▸ **REQUIREMENT**
The expected result is a word-for-word copy of the entries, minus any pictures.

>>>>

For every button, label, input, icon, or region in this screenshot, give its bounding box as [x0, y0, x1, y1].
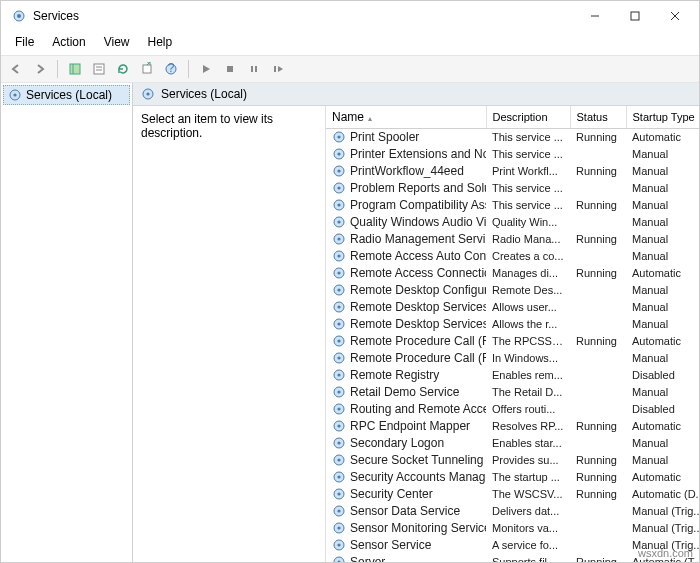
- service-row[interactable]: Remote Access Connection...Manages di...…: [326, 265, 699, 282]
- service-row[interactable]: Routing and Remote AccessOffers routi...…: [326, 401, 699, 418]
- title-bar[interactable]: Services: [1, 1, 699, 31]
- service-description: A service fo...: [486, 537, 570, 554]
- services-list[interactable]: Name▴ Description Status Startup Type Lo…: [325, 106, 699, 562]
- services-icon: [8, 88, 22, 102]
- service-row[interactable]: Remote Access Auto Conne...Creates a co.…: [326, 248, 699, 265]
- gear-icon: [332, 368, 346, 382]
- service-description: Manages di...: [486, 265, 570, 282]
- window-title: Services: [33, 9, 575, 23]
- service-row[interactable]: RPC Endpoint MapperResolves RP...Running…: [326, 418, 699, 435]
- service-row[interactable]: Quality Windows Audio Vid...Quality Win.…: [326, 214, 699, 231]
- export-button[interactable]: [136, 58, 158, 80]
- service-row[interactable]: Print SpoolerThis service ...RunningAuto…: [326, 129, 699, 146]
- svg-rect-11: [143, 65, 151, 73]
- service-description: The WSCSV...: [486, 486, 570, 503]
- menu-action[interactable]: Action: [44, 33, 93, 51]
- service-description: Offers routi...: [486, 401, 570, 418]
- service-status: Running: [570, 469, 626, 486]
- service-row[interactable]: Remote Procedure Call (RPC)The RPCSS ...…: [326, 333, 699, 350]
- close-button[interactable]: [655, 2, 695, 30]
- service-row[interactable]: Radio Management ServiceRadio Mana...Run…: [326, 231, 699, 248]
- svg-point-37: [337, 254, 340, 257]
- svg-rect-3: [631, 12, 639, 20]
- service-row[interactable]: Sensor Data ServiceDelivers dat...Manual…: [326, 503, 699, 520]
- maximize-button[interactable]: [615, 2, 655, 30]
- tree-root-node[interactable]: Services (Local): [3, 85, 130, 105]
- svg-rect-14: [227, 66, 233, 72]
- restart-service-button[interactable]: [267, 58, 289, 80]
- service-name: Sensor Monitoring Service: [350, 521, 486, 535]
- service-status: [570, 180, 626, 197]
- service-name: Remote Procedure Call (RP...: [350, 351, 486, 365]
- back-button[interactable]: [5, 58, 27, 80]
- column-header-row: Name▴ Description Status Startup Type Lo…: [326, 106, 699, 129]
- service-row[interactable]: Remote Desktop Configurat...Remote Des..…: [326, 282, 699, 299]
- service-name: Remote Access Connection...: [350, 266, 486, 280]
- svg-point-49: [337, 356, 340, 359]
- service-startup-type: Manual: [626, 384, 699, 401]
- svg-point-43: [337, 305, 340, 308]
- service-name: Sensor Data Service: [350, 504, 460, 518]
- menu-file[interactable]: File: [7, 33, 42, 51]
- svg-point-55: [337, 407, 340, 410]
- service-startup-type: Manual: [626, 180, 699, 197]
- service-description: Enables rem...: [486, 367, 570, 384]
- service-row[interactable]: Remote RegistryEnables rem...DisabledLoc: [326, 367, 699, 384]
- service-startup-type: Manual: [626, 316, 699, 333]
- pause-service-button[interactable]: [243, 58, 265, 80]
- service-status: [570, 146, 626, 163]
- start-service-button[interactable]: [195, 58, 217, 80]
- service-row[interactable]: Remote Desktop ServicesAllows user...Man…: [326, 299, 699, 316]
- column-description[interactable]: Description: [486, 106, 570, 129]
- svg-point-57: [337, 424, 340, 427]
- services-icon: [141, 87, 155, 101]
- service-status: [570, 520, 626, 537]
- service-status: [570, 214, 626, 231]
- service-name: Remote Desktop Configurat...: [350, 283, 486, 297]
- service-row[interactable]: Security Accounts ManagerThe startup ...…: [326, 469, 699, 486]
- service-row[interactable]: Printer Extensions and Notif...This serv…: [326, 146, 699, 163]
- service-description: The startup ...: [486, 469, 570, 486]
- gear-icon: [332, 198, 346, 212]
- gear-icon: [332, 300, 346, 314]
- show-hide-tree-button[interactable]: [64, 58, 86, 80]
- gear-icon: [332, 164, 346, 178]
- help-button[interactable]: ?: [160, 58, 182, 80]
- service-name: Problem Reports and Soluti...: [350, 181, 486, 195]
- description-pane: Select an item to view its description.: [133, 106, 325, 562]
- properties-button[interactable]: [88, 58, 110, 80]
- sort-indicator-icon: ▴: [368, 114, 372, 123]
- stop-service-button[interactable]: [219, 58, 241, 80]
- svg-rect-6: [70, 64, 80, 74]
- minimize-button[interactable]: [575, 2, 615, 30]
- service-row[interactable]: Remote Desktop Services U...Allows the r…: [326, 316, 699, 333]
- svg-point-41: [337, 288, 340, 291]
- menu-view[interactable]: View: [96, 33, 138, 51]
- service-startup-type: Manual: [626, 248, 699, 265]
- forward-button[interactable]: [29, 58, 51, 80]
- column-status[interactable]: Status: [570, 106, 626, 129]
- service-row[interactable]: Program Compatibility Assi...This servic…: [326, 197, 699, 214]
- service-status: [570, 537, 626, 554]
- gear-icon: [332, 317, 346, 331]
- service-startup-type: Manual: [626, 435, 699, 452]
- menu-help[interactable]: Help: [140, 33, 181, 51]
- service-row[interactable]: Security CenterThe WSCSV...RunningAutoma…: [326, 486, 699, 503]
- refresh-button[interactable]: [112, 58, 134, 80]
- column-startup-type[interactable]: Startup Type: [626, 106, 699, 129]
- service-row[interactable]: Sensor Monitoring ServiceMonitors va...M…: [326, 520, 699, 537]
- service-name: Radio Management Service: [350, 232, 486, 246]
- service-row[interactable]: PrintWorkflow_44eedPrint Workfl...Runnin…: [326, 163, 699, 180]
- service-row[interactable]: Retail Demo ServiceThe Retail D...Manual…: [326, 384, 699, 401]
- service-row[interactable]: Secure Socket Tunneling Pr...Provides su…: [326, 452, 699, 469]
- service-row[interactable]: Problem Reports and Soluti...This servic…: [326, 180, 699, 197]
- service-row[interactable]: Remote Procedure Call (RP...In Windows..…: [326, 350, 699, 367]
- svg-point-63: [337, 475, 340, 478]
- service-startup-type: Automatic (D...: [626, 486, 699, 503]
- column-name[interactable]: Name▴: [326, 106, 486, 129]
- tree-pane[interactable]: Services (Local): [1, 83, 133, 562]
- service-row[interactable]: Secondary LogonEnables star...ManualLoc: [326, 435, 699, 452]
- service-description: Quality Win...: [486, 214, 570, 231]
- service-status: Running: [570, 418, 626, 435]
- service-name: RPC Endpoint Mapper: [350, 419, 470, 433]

<<<<

▸ **ANSWER TO THE EXERCISE**
For every button, label, input, icon, or region in this screenshot, give its bounding box as [x0, y0, x1, y1].
- service-row[interactable]: Remote Access Connection...Manages di...…: [326, 265, 699, 282]
- service-row[interactable]: Routing and Remote AccessOffers routi...…: [326, 401, 699, 418]
- title-bar[interactable]: Services: [1, 1, 699, 31]
- service-description: A service fo...: [486, 537, 570, 554]
- services-list[interactable]: Name▴ Description Status Startup Type Lo…: [325, 106, 699, 562]
- services-icon: [8, 88, 22, 102]
- service-row[interactable]: Remote Access Auto Conne...Creates a co.…: [326, 248, 699, 265]
- gear-icon: [332, 368, 346, 382]
- service-description: Manages di...: [486, 265, 570, 282]
- window-title: Services: [33, 9, 575, 23]
- service-row[interactable]: RPC Endpoint MapperResolves RP...Running…: [326, 418, 699, 435]
- service-row[interactable]: Quality Windows Audio Vid...Quality Win.…: [326, 214, 699, 231]
- export-button[interactable]: [136, 58, 158, 80]
- service-row[interactable]: Print SpoolerThis service ...RunningAuto…: [326, 129, 699, 146]
- svg-rect-11: [143, 65, 151, 73]
- service-description: The WSCSV...: [486, 486, 570, 503]
- menu-action[interactable]: Action: [44, 33, 93, 51]
- service-description: Offers routi...: [486, 401, 570, 418]
- service-status: Running: [570, 469, 626, 486]
- service-row[interactable]: Remote Procedure Call (RPC)The RPCSS ...…: [326, 333, 699, 350]
- close-button[interactable]: [655, 2, 695, 30]
- service-row[interactable]: Radio Management ServiceRadio Mana...Run…: [326, 231, 699, 248]
- svg-point-37: [337, 254, 340, 257]
- svg-rect-3: [631, 12, 639, 20]
- service-row[interactable]: Sensor Data ServiceDelivers dat...Manual…: [326, 503, 699, 520]
- maximize-button[interactable]: [615, 2, 655, 30]
- tree-root-node[interactable]: Services (Local): [3, 85, 130, 105]
- svg-rect-14: [227, 66, 233, 72]
- restart-service-button[interactable]: [267, 58, 289, 80]
- service-name: Sensor Monitoring Service: [350, 521, 486, 535]
- service-status: [570, 180, 626, 197]
- service-name: Remote Procedure Call (RP...: [350, 351, 486, 365]
- back-button[interactable]: [5, 58, 27, 80]
- column-header-row: Name▴ Description Status Startup Type Lo…: [326, 106, 699, 129]
- service-row[interactable]: Remote Desktop Configurat...Remote Des..…: [326, 282, 699, 299]
- service-name: Remote Access Connection...: [350, 266, 486, 280]
- svg-point-49: [337, 356, 340, 359]
- service-startup-type: Manual: [626, 384, 699, 401]
- svg-point-43: [337, 305, 340, 308]
- service-name: Sensor Data Service: [350, 504, 460, 518]
- menu-file[interactable]: File: [7, 33, 42, 51]
- svg-point-55: [337, 407, 340, 410]
- service-startup-type: Manual: [626, 180, 699, 197]
- service-description: Enables rem...: [486, 367, 570, 384]
- service-row[interactable]: Remote RegistryEnables rem...DisabledLoc: [326, 367, 699, 384]
- service-startup-type: Manual: [626, 316, 699, 333]
- pause-service-button[interactable]: [243, 58, 265, 80]
- service-status: [570, 146, 626, 163]
- start-service-button[interactable]: [195, 58, 217, 80]
- service-row[interactable]: Remote Desktop ServicesAllows user...Man…: [326, 299, 699, 316]
- column-description[interactable]: Description: [486, 106, 570, 129]
- svg-point-57: [337, 424, 340, 427]
- services-icon: [141, 87, 155, 101]
- service-status: [570, 520, 626, 537]
- service-status: [570, 214, 626, 231]
- service-name: Remote Desktop Configurat...: [350, 283, 486, 297]
- service-row[interactable]: Security Accounts ManagerThe startup ...…: [326, 469, 699, 486]
- service-row[interactable]: Printer Extensions and Notif...This serv…: [326, 146, 699, 163]
- service-description: The startup ...: [486, 469, 570, 486]
- gear-icon: [332, 198, 346, 212]
- gear-icon: [332, 300, 346, 314]
- show-hide-tree-button[interactable]: [64, 58, 86, 80]
- gear-icon: [332, 164, 346, 178]
- help-button[interactable]: ?: [160, 58, 182, 80]
- service-name: Problem Reports and Soluti...: [350, 181, 486, 195]
- description-pane: Select an item to view its description.: [133, 106, 325, 562]
- properties-button[interactable]: [88, 58, 110, 80]
- sort-indicator-icon: ▴: [368, 114, 372, 123]
- stop-service-button[interactable]: [219, 58, 241, 80]
- svg-rect-6: [70, 64, 80, 74]
- minimize-button[interactable]: [575, 2, 615, 30]
- service-row[interactable]: Remote Desktop Services U...Allows the r…: [326, 316, 699, 333]
- svg-point-41: [337, 288, 340, 291]
- menu-view[interactable]: View: [96, 33, 138, 51]
- service-startup-type: Manual: [626, 248, 699, 265]
- forward-button[interactable]: [29, 58, 51, 80]
- column-status[interactable]: Status: [570, 106, 626, 129]
- service-row[interactable]: Program Compatibility Assi...This servic…: [326, 197, 699, 214]
- service-status: [570, 537, 626, 554]
- gear-icon: [332, 317, 346, 331]
- service-startup-type: Manual: [626, 435, 699, 452]
- menu-help[interactable]: Help: [140, 33, 181, 51]
- service-row[interactable]: Security CenterThe WSCSV...RunningAutoma…: [326, 486, 699, 503]
- refresh-button[interactable]: [112, 58, 134, 80]
- column-startup-type[interactable]: Startup Type: [626, 106, 699, 129]
- service-row[interactable]: Sensor Monitoring ServiceMonitors va...M…: [326, 520, 699, 537]
- service-name: Radio Management Service: [350, 232, 486, 246]
- service-row[interactable]: PrintWorkflow_44eedPrint Workfl...Runnin…: [326, 163, 699, 180]
- service-row[interactable]: Retail Demo ServiceThe Retail D...Manual…: [326, 384, 699, 401]
- service-row[interactable]: Secure Socket Tunneling Pr...Provides su…: [326, 452, 699, 469]
- service-row[interactable]: Problem Reports and Soluti...This servic…: [326, 180, 699, 197]
- service-row[interactable]: Remote Procedure Call (RP...In Windows..…: [326, 350, 699, 367]
- svg-point-63: [337, 475, 340, 478]
- service-startup-type: Automatic (D...: [626, 486, 699, 503]
- column-name[interactable]: Name▴: [326, 106, 486, 129]
- tree-pane[interactable]: Services (Local): [1, 83, 133, 562]
- service-row[interactable]: Secondary LogonEnables star...ManualLoc: [326, 435, 699, 452]
- service-description: Quality Win...: [486, 214, 570, 231]
- service-status: Running: [570, 418, 626, 435]
- service-name: RPC Endpoint Mapper: [350, 419, 470, 433]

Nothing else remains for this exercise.